• WORK ORDER
Copy each line of the records that contains the word "администратором".

PROVIDED INFORMATION Start Marker

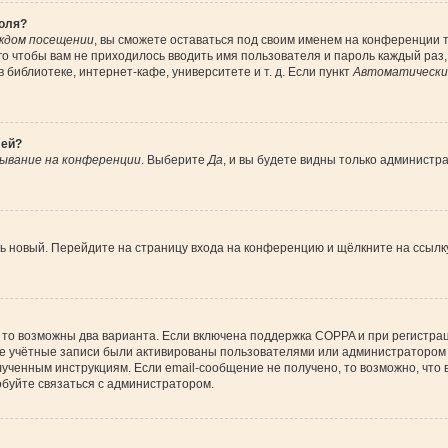
роля?
ждом посещении
, вы сможете оставаться под своим именем на конференции т
ого чтобы вам не приходилось вводить имя пользователя и пароль каждый раз
библиотеке, интернет-кафе, университете и т. д. Если пункт
Автоматически 
лей?
ывание на конференции
. Выберите
Да
, и вы будете видны только администр
ить новый. Перейдите на страницу входа на конференцию и щёлкните на ссыл
 то возможны два варианта. Если включена поддержка COPPA и при регистрац
ые учётные записи были активированы пользователями или администратором 
ученным инструкциям. Если email-сообщение не получено, то возможно, что 
обуйте связаться с администратором.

PROVIDED INFORMATION End Marker

• SOLUTION TO THIS EXERCISE
ые учётные записи были активированы пользователями или администратором 
обуйте связаться с администратором.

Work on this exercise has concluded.